Because that’s Marvel’s scheme. The only reason it makes a film is to get you excited about the next. I don’t hate hate the majority of Marvel movies, per se. But I hate hate Marvel Entertainment.
I literally had to look up the plot of “Age of Ultron” to recall it. Oh, yes, here it is. Everybody’s back for this one. Tony Stark (Downey Jr.), Steve Rogers (Evans), and Bruce Banner (Ruffalo) are all tossed aside to make way for Iron Man, Captain America, and the Hulk (at least Thor can just stay Thor) when the title programming system Ultron (voiced by James Spader), who’s built for good, turns… bad. And they need to fight the computer who… controls everything. Because he’s bad.
Did I get the plot down? I think I did. Yep, I did.
Hold onto all your crusaders while you can (yes, even Jeremy Renner’s curiously minor role as the archer Hawkeye). By the end of this film, it’s implied that not all of our protagonists will return for the next “Avengers.” Contracts expired before Marvel wanted to stop making these things. That would have made a better story than how “Age of Ultron” works around it.
Every reach for a laugh is forced. Each plot point, each scuffle is engineered with the sole purpose of pointing the movie toward the awaited boss battle encompassing the final twenty minutes. And nothing is done to give the story any worth beyond its threat to the general human race. At one point, our Avengers, in looking for a secret hideaway from the omniscient and seemingly unstoppable villain bent on destroying the world, almost comically seek refuge in the abode of Hawkeye’s family, which has never before been mentioned. When they get there, his wife might as well be innocently making breakfast while the kids play with their toys.

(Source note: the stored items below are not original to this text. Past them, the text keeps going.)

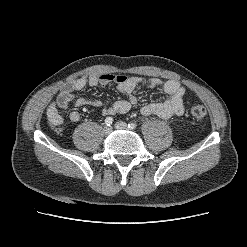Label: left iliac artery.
<instances>
[{
	"mask_svg": "<svg viewBox=\"0 0 247 247\" xmlns=\"http://www.w3.org/2000/svg\"><path fill=\"white\" fill-rule=\"evenodd\" d=\"M128 128L135 129L136 128V124L131 122V123L128 124Z\"/></svg>",
	"mask_w": 247,
	"mask_h": 247,
	"instance_id": "left-iliac-artery-1",
	"label": "left iliac artery"
}]
</instances>
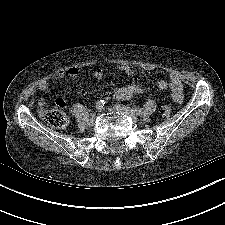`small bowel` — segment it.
<instances>
[{
    "label": "small bowel",
    "mask_w": 225,
    "mask_h": 225,
    "mask_svg": "<svg viewBox=\"0 0 225 225\" xmlns=\"http://www.w3.org/2000/svg\"><path fill=\"white\" fill-rule=\"evenodd\" d=\"M119 69L121 72H123L125 75L129 77L133 75V70L129 65H125V64L121 65ZM79 73H80V69L76 66H72L67 69H60L56 71L55 77L57 79H63L65 77L76 78L79 75ZM92 76L95 79H100L102 77V70L100 68H94L92 70ZM168 86L171 89L173 100L176 103H180L183 99L182 83L180 79L176 76H173L171 78L170 84H168L165 80H160L158 82V87L162 90L166 89ZM49 88H50L49 83L46 80H42L38 85V89L41 92H47L49 91ZM141 91H142L141 87L137 84L122 86L115 90L114 98L121 101L129 100L134 95L139 94ZM59 101H64V100L62 98H59L57 99V102ZM44 106H45L44 100L42 99L39 100V107L41 110L44 108Z\"/></svg>",
    "instance_id": "1"
}]
</instances>
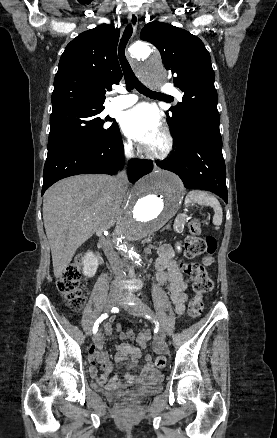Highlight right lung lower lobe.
<instances>
[{"instance_id":"obj_1","label":"right lung lower lobe","mask_w":277,"mask_h":438,"mask_svg":"<svg viewBox=\"0 0 277 438\" xmlns=\"http://www.w3.org/2000/svg\"><path fill=\"white\" fill-rule=\"evenodd\" d=\"M123 152V142L118 131L100 143L71 146L47 155L42 195L53 183L65 177L86 173L115 174L123 166ZM151 170L150 160H132L128 169L130 182H136Z\"/></svg>"}]
</instances>
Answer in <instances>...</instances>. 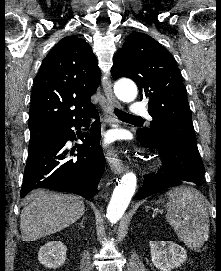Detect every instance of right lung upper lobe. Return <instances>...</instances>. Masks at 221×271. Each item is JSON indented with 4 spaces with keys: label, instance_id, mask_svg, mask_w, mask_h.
<instances>
[{
    "label": "right lung upper lobe",
    "instance_id": "right-lung-upper-lobe-1",
    "mask_svg": "<svg viewBox=\"0 0 221 271\" xmlns=\"http://www.w3.org/2000/svg\"><path fill=\"white\" fill-rule=\"evenodd\" d=\"M100 81L91 46L81 38L61 39L42 62L34 79L30 131L61 127L95 110L90 98Z\"/></svg>",
    "mask_w": 221,
    "mask_h": 271
}]
</instances>
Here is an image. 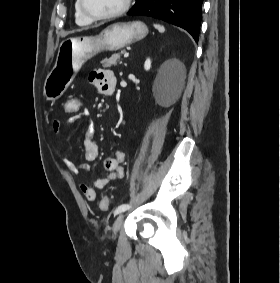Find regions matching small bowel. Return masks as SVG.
<instances>
[{
    "label": "small bowel",
    "instance_id": "obj_1",
    "mask_svg": "<svg viewBox=\"0 0 280 283\" xmlns=\"http://www.w3.org/2000/svg\"><path fill=\"white\" fill-rule=\"evenodd\" d=\"M90 81L99 89L101 93L109 94L113 91L115 79L112 71L101 69L94 71L90 76ZM71 117L67 122H76L88 119L90 112L88 109H82V112H70ZM64 122L58 119L53 120L52 129L54 132L62 130ZM82 144L84 148L85 162L77 163L69 158H64L63 163L66 168L73 174L80 172H88L90 170V162L96 160L98 156V146L93 140L91 128L88 127L82 135ZM125 162V154L121 150H116L114 155L106 157L103 162V167L107 174L104 177L98 178L93 185L81 183L80 189L85 198L89 201L96 199V191L105 188L108 184L115 180H120L124 176L123 164Z\"/></svg>",
    "mask_w": 280,
    "mask_h": 283
}]
</instances>
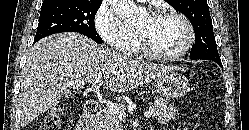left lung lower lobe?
<instances>
[{
  "label": "left lung lower lobe",
  "instance_id": "0a47b994",
  "mask_svg": "<svg viewBox=\"0 0 249 130\" xmlns=\"http://www.w3.org/2000/svg\"><path fill=\"white\" fill-rule=\"evenodd\" d=\"M191 59V58H190ZM192 60H200V59H192ZM212 61H214V62H216L220 67H222V69H223V66H222V63H221V60L220 59H214V60H212Z\"/></svg>",
  "mask_w": 249,
  "mask_h": 130
}]
</instances>
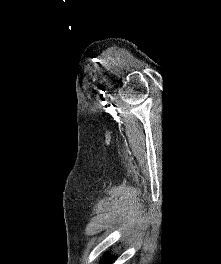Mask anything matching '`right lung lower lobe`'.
<instances>
[{"label": "right lung lower lobe", "instance_id": "1", "mask_svg": "<svg viewBox=\"0 0 221 264\" xmlns=\"http://www.w3.org/2000/svg\"><path fill=\"white\" fill-rule=\"evenodd\" d=\"M111 263V258H107L104 262V264H110Z\"/></svg>", "mask_w": 221, "mask_h": 264}]
</instances>
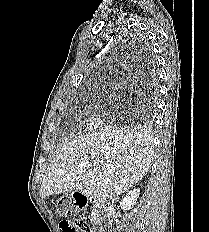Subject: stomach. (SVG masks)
Wrapping results in <instances>:
<instances>
[{"label":"stomach","instance_id":"obj_1","mask_svg":"<svg viewBox=\"0 0 209 232\" xmlns=\"http://www.w3.org/2000/svg\"><path fill=\"white\" fill-rule=\"evenodd\" d=\"M75 203L76 198H68V195L64 194L63 198H58V201H56L58 214H61L62 218H75L78 214Z\"/></svg>","mask_w":209,"mask_h":232}]
</instances>
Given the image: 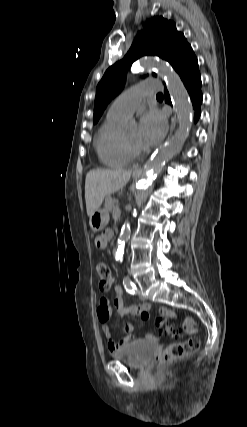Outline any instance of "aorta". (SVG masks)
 Here are the masks:
<instances>
[{
  "label": "aorta",
  "mask_w": 247,
  "mask_h": 427,
  "mask_svg": "<svg viewBox=\"0 0 247 427\" xmlns=\"http://www.w3.org/2000/svg\"><path fill=\"white\" fill-rule=\"evenodd\" d=\"M138 67L143 69H155L158 76L164 78L168 91L173 101L179 127L171 140L162 146L144 167V173L138 183L135 192L136 204H141L146 196L149 187L150 179L157 174L163 167L166 161L174 157L180 148L183 146L189 130L192 126L193 107L189 95L181 81L179 75L167 64L161 63L152 57H145L139 61ZM130 236V222L126 221L118 238V247L116 256L120 259L122 257L125 242Z\"/></svg>",
  "instance_id": "1"
}]
</instances>
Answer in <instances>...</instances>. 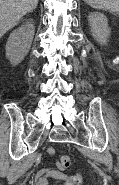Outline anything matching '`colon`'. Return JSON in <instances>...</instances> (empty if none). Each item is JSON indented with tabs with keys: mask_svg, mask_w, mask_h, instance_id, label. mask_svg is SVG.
Segmentation results:
<instances>
[{
	"mask_svg": "<svg viewBox=\"0 0 119 185\" xmlns=\"http://www.w3.org/2000/svg\"><path fill=\"white\" fill-rule=\"evenodd\" d=\"M72 164V160L68 155H62L59 158V165L63 168H67ZM81 175L76 173L74 175H71L63 185H80L81 183Z\"/></svg>",
	"mask_w": 119,
	"mask_h": 185,
	"instance_id": "obj_1",
	"label": "colon"
}]
</instances>
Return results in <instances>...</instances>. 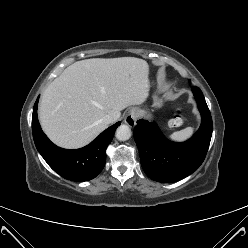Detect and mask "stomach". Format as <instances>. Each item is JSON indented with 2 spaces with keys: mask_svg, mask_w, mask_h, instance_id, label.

You remember when you were a child, jumping from couch to couch to avoid the hot lava, how your parents would walk through the imaginary pit of scalding molten rock unharmed, as if to say your silly imaginary world wasn’t worth dealing with? That’s kind of what this scene feels like.
There’s not much more to this story I can rip on. There’s not a lot it gives us, period, but allow me to give some social commentary on the matter.
I’d like everybody to watch 1978’s Superman, the one with Christopher Reeve and Gene Hackman. Superheroes used to be crime fighters, not fighters. Heroes and villains weren’t complex characters. All the former needed to do was embody everything selfless and righteous about the ideal citizen, while the latter needed to incorporate the personal interests of greed and recklessness. The villain didn’t want to fight the superhero, but he would if he had to. And between those, the concept of the community and the concept of the individual, there was a clash. And I mean a true, meaningful, precipitated clash.
Today, superheroes don’t want to think about each other (Black Widow, played by Scarlett Johansson, is Banner’s out-of-place love interest), and villains don’t want to wreak havoc. But they will each fulfill their respective duties if they must, only if it helps them take care of their jobs and give the audience what it wants, an empty slugfest more for people to forget than to remember.
It’s not even necessarily that I’m targeting big blockbusters that overshadow the really good movies that can’t afford sufficient marketing. I love The Force Awakens, probably more than I should, even when I try only to like it. What I’m waiting for, and call me a dreamer, is a time where the right movies get the right attention that’s coming to them.
Has “Avengers: Age of Ultron” earned that? No.